The chain rule is a fundamental concept in calculus. It's used for differentiating composite functions. A composite function is a function within another function, like our exercise's function, \( y = \tan[\ln(ax+b)] \).

To use the chain rule, identify the inner and outer functions. In our example:

• The inner function is \( u = \ln(ax + b) \).
• The outer function is \( \tan(u) \).

The chain rule formula is \( \frac{dy}{dx} = \frac{dy}{du} \cdot \frac{du}{dx} \), where:

• \( \frac{dy}{du} \) is the derivative of the outer function with respect to the inner function.
• \( \frac{du}{dx} \) is the derivative of the inner function with respect to \( x \).

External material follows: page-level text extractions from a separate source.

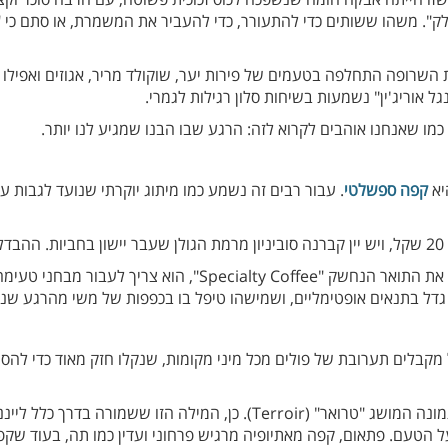
". משהו ששותים כדי להתעורר, כדי להעביר את המשמרת, או סתם כי "ש
השרופה התחלפה בטעמים של פירות יער, שוקולד מריר, אגוזים ואפילו 
גל אוריג'ין" נשמעות בשיחות סלון רגילות לגמרי.
ו שאנחנו אוהבים לקרוא לזה: הרגע שבו הבנו שמגיע לנו יותר.
יא
קפה ספשלטי
. עבור רבים זה נשמע כמו מיתוג יוקרתי שנועד לגבות 
.
 מקבלים תערובת של פולים מכל מיני מקומות, שנקלו חזק מאוד כדי ל
אבל בקפה ספשלטי, הסיפור הוא אחר. כאן נכנס לתמונה המושג "טרואר" (oir
טעם. פתאום, קפה מאתיופיה מרגיש פרחוני ועדין כמו תה, בעוד שקפה 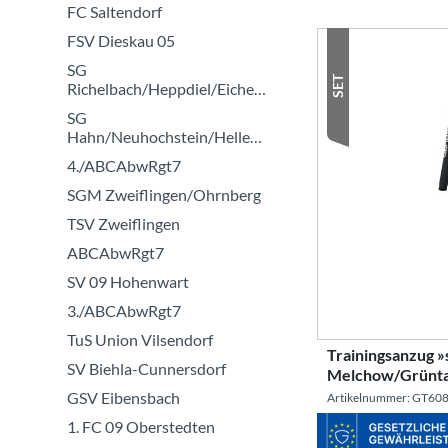
FC Saltendorf
FSV Dieskau 05
SG
SET
Richelbach/Heppdiel/Eichenbühl
SG
Hahn/Neuhochstein/Hellenhahn
4./ABCAbwRgt7
SGM Zweiflingen/Ohrnberg
TSV Zweiflingen
ABCAbwRgt7
SV 09 Hohenwart
3./ABCAbwRgt7
TuS Union Vilsendorf
Trainingsanzug 
SV Biehla-Cunnersdorf
Melchow/Grünta
GSV Eibensbach
Artikelnummer: GT60
1. FC 09 Oberstedten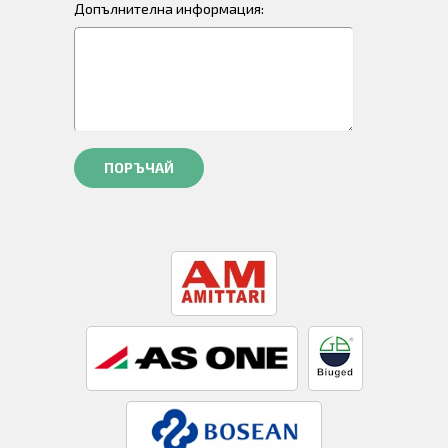
Допълнителна информация:
ПОРЪЧАЙ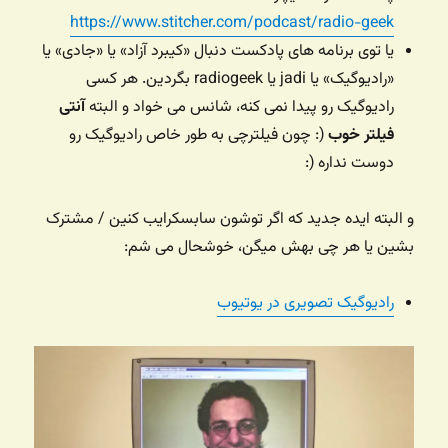
https://www.stitcher.com/podcast/radio-geek
یا توی برنامه های پادکست دنبال «کیبرد آزاد» یا «جادی» یا
«رادیوگیک» یا jadi یا radiogeek بگردین. هر کسی
رادیوگیک رو پیدا نمی کنه، شانس می خواد و البته
آنتی
فیلتر خوب
(: چون فیلترچی به طور خاص رادیوگیک رو
دوست نداره (:
و البته ایده جدید که اگر توشون سابسکرایب کنین / مشترک
بشین یا هر چی بهش میگن، خوشحال می شم:
رادیوگیک تصویری در یوتیوب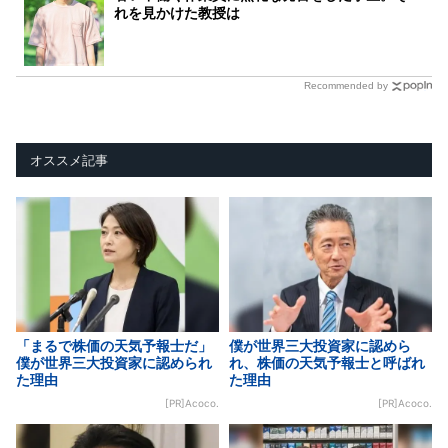
れを見かけた教授は
Recommended by
オススメ記事
「まるで株価の天気予報士だ」
僕が世界三大投資家に認めら
僕が世界三大投資家に認められ
れ、株価の天気予報士と呼ばれ
た理由
た理由
[PR]Acoco.
[PR]Acoco.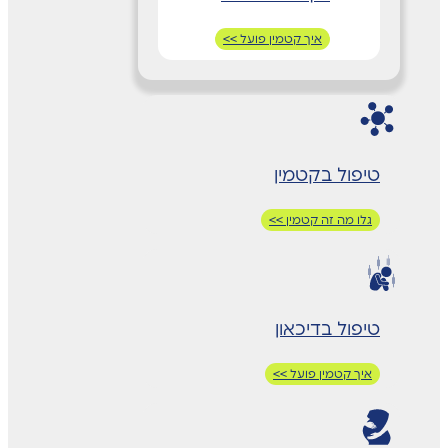
איך קטמין פועל >>
טיפול בקטמין
גלו מה זה קטמין >>
טיפול בדיכאון
איך קטמין פועל >>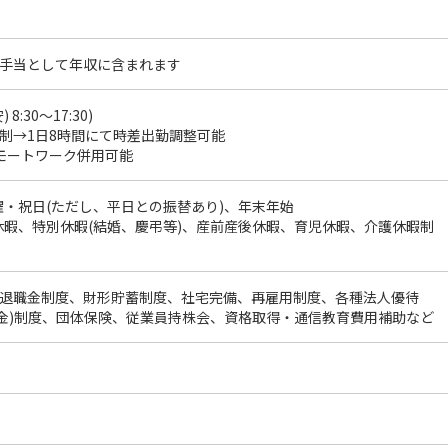
手当として年収に含まれます
8:30～17:30)
制→1日8時間にて時差出勤調整可能
モートワーク併用可能
曜・祝日(ただし、平日との振替あり)、年末年始
休暇、特別休暇(結婚、慶弔等)、産前産後休暇、育児休暇、介護休暇制
退職金制度、財形貯蓄制度、社宅完備、再雇用制度、各種法人優待
年金)制度、団体保険、従業員持株会、資格取得・通信教育費用補助など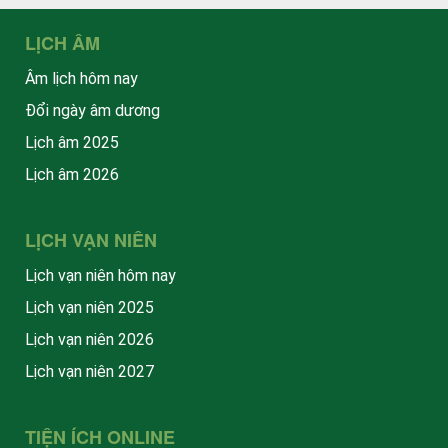
LỊCH ÂM
Âm lịch hôm nay
Đổi ngày âm dương
Lịch âm 2025
Lịch âm 2026
LỊCH VẠN NIÊN
Lịch vạn niên hôm nay
Lịch vạn niên 2025
Lịch vạn niên 2026
Lịch vạn niên 2027
TIỆN ÍCH ONLINE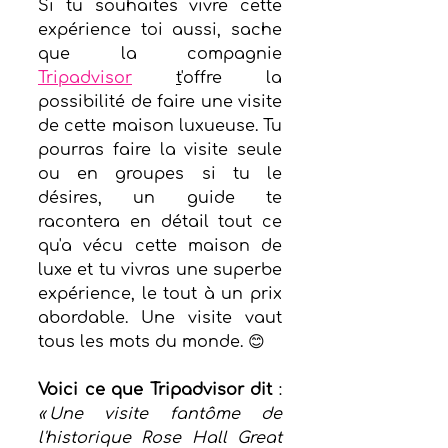
Si tu souhaites vivre cette 
expérience toi aussi, sache 
que la compagnie 
Tripadvisor
t
'offre la 
possibilité de faire une visite 
de cette maison luxueuse. Tu 
pourras faire la visite seule 
ou en groupes si tu le 
désires, un guide te 
racontera en détail tout ce 
qu'a vécu cette maison de 
luxe et tu vivras une superbe 
expérience, le tout à un prix 
abordable. Une visite vaut 
tous les mots du monde. 😊
Voici ce que Tripadvisor dit 
: 
« Une visite fantôme de 
l'historique Rose Hall Great 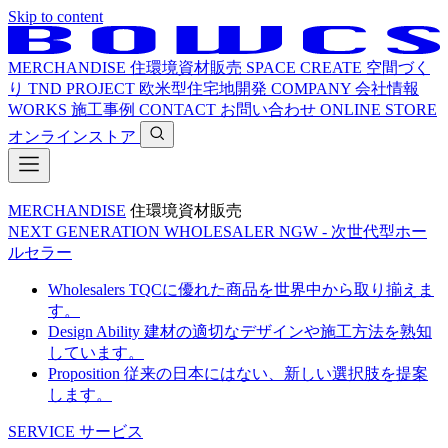
Skip to content
MERCHANDISE
住環境資材販売
SPACE CREATE
空間づく
り
TND PROJECT
欧米型住宅地開発
COMPANY
会社情報
WORKS
施工事例
CONTACT
お問い合わせ
ONLINE STORE
オンラインストア
MERCHANDISE
住環境資材販売
NEXT GENERATION WHOLESALER
NGW - 次世代型ホー
ルセラー
Wholesalers
TQCに優れた商品を世界中から取り揃えま
す。
Design Ability
建材の適切なデザインや施工方法を熟知
しています。
Proposition
従来の日本にはない、新しい選択肢を提案
します。
SERVICE
サービス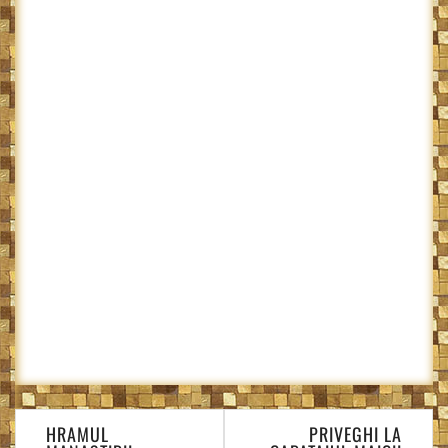
Navigare
HRAMUL
PRIVEGHI LA
în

This method allows us to effectively find the derivative of complex compositions.

Apply the chain rule whenever you differentiate functions wrapped within each other. This powerful tool simplifies these processes tremendously.

Trigonometric functions, such as sine, cosine, and tangent, are fundamental in calculus and various branches of mathematics. Differentiating these functions is essential for solving many calculus problems.

In our exercise, the focus is on the tangent function, \( \tan(u) \). To differentiate \( \tan(u) \), we use the identity:

• \( \frac{d}{du}\tan(u) = \sec^2(u) \).

This derivative arises from the identity \( \sec(u) \), which is the reciprocal of the cosine function.

Knowing the derivatives of trigonometric functions can greatly assist you in solving calculus problems that involve these functions. Whether you are dealing with simple equations or complex compositions, trigonometric functions are key elements in many solutions.

Logarithmic differentiation is a method used for differentiating functions involving logarithms, especially when they are part of a larger composition.

In our example, the inner function \( \ln(ax + b) \) requires its own differentiation:

• The derivative of \( \ln(ax + b) \) with respect to \( x \) is \( \frac{1}{ax + b} \cdot a = \frac{a}{ax + b} \).

This result comes from the property that the derivative of \( \ln(x) \) is \( \frac{1}{x} \).

Logarithmic differentiation can simplify the differentiation process for products and quotients or functions raised to variable exponents, but even in nested functions, it proves useful. Grasping this concept helps in navigating through intricate calculus problems efficiently.